I am working on an article based with the notion of Measure of noncompactness.
Let $ \mathcal {M}_E $ be the family of all nonempty bounded subsets of $ E $ (a Banach space)
Definition:
The function $ \nu: \mathcal{M}_E \rightarrow \mathbb R^ + $ is a measure of noncompactness if, for all $ X, Y \in \mathcal {M}_E $:
1) $ \nu (X) = \nu (\bar {X}) $.
2) $ \nu (X) = \nu (Conv (X)) $.
3) $ X \subset Y \Rightarrow \nu (X) \leq \nu (Y)$.
4) $ \nu \big(\lambda X + (1- \lambda) Y \big) \leq \lambda \nu (X) + (1- \lambda) \nu (Y) $, for all $ \lambda \in [0,1] $.
5) If $ A \in \mathcal {M}_E, $ closed and $ \nu (A) = 0 $ Then, $ A $ is compact.
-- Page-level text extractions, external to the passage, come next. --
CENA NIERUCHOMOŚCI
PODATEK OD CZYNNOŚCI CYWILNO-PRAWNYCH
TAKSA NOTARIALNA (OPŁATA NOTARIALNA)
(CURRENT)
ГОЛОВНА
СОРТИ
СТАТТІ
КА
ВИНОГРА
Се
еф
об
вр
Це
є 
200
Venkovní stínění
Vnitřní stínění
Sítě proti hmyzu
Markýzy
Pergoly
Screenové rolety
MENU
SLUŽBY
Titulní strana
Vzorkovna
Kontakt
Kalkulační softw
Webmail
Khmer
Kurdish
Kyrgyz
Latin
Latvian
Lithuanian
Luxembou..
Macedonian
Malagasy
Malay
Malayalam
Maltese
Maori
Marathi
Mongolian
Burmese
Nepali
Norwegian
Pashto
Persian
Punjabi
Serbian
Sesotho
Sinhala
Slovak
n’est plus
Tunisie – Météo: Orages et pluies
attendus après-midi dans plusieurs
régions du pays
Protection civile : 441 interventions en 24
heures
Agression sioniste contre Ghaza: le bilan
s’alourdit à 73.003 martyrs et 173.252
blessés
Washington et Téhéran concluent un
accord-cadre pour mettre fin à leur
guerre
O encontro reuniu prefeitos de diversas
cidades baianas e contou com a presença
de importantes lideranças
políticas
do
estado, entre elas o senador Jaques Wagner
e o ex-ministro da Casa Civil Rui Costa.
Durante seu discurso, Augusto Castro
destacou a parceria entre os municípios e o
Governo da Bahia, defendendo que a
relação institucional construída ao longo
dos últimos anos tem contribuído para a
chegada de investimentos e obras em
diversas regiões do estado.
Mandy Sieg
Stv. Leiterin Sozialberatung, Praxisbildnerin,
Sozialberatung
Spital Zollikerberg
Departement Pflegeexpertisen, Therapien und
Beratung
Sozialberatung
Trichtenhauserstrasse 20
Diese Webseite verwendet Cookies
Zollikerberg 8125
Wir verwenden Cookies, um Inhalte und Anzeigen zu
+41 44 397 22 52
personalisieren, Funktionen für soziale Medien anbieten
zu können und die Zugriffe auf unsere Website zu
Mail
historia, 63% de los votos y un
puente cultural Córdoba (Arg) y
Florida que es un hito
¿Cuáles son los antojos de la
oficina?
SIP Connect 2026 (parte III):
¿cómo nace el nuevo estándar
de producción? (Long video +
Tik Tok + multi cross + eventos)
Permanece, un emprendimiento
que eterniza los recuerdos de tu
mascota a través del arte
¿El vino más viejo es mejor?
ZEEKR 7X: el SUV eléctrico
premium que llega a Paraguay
6) If $ A_n \in \mathcal {M}_E $, and $ A_{n+1} \subset A_{n} $ and if $ \lim_{n \to + \infty} \nu (A_n) = 0 $, then: $ A_{\infty} = \bigcap_{n =}^ {+\infty} A_n \neq \emptyset $.
Now, let $x\in BC(\mathbb R^+)$ ( furnished with the standard supremum norm), i.e $x:\mathbb R ^+\rightarrow \mathbb{R}$ bounded, continuous.
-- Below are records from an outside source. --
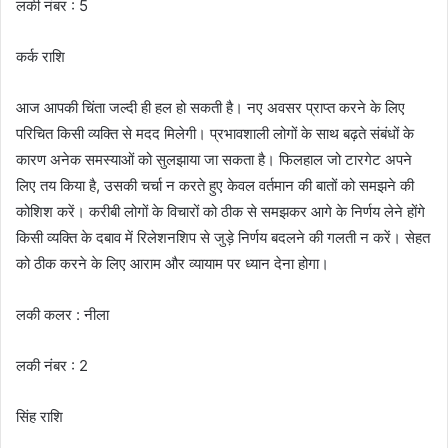
लकी नंबर : 5
कर्क राशि
आज आपकी चिंता जल्दी ही हल हो सकती है। नए अवसर प्राप्त करने के लिए
परिचित किसी व्यक्ति से मदद मिलेगी। प्रभावशाली लोगों के साथ बढ़ते संबंधों के
कारण अनेक समस्याओं को सुलझाया जा सकता है। फिलहाल जो टारगेट अपने
लिए तय किया है, उसकी चर्चा न करते हुए केवल वर्तमान की बातों को समझने की
कोशिश करें। करीबी लोगों के विचारों को ठीक से समझकर आगे के निर्णय लेने होंगे
किसी व्यक्ति के दबाव में रिलेशनशिप से जुड़े निर्णय बदलने की गलती न करें। सेहत
को ठीक करने के लिए आराम और व्यायाम पर ध्यान देना होगा।
लकी कलर : नीला
लकी नंबर : 2
सिंह राशि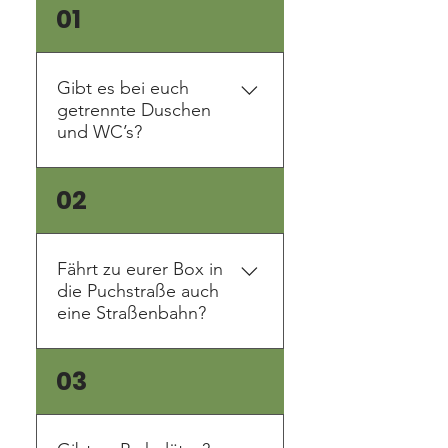
01
Gibt es bei euch
getrennte Duschen
und WC’s?
Natürlich! Aber Gegenfrage:
02
Ist das jetzt ein Grund für dich
herzukommen, oder hättest
du dir gewünscht es wäre
Fährt zu eurer Box in
anders?!
die Puchstraße auch
eine Straßenbahn?
Yes, wir sind öffentlich
03
supergut zu erreichen. Du
steigt einfach in die 5er-Bim
Richtung Puntigam ein und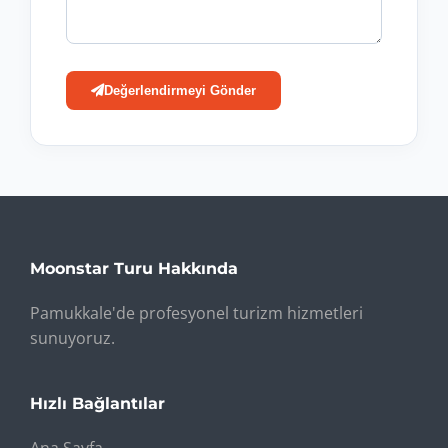
Değerlendirmeyi Gönder
Moonstar Turu Hakkında
Pamukkale'de profesyonel turizm hizmetleri
sunuyoruz.
Hızlı Bağlantılar
Ana Sayfa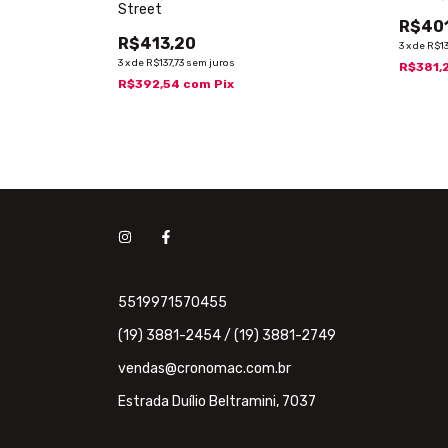
Street
R$401
R$413,20
3
x
de
R$13
3
x
de
R$137,73
sem juros
R$381,
R$392,54
com
Pix
5519971570455
(19) 3881-2454 / (19) 3881-2749
vendas@cronomac.com.br
Estrada Duílio Beltramini, 7037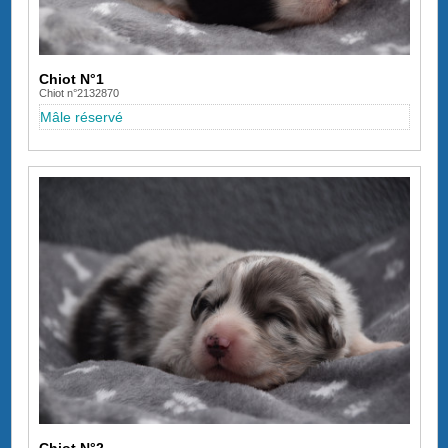
Chiot N°1
Chiot n°2132870
Mâle réservé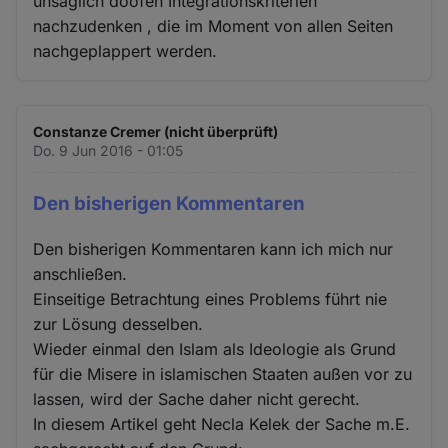
unsäglich doofen Integrationskriterien
nachzudenken , die im Moment von allen Seiten
nachgeplappert werden.
Constanze Cremer (nicht überprüft)
Do. 9 Jun 2016 - 01:05
Den bisherigen Kommentaren
Den bisherigen Kommentaren kann ich mich nur
anschließen.
Einseitige Betrachtung eines Problems führt nie
zur Lösung desselben.
Wieder einmal den Islam als Ideologie als Grund
für die Misere in islamischen Staaten außen vor zu
lassen, wird der Sache daher nicht gerecht.
In diesem Artikel geht Necla Kelek der Sache m.E.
Let $$\omega(x,r)=\sup\{|x(t)-x(s)| \colon t,s \in \mathbb R ^+ , \ |t-s|<r\}$$
(called modulus of continuity of $x$ ).
Let us fix $X$ a nonempty bounded subset of $BC(\mathbb R^+)$, and $$\begin{align*} \omega(X,r)&= \sup\{\omega(x,r), x\in X\}\\ \omega_0(X)&= \lim_{r\to 0} \omega(X,r)\} \end{align*} $$
I need to prove that $\mu$ is a measure of noncompactness, such that:
$$\mu(X)=\omega_0(X)+\lim_{t\to +\infty } sup\;diamX(t)$$
where $$diamX(t)=sup\{|x(t)-y(t)|:\: x,y \in X\}$$
I showed 1) ... 5) of the definition; How can I get 6) please?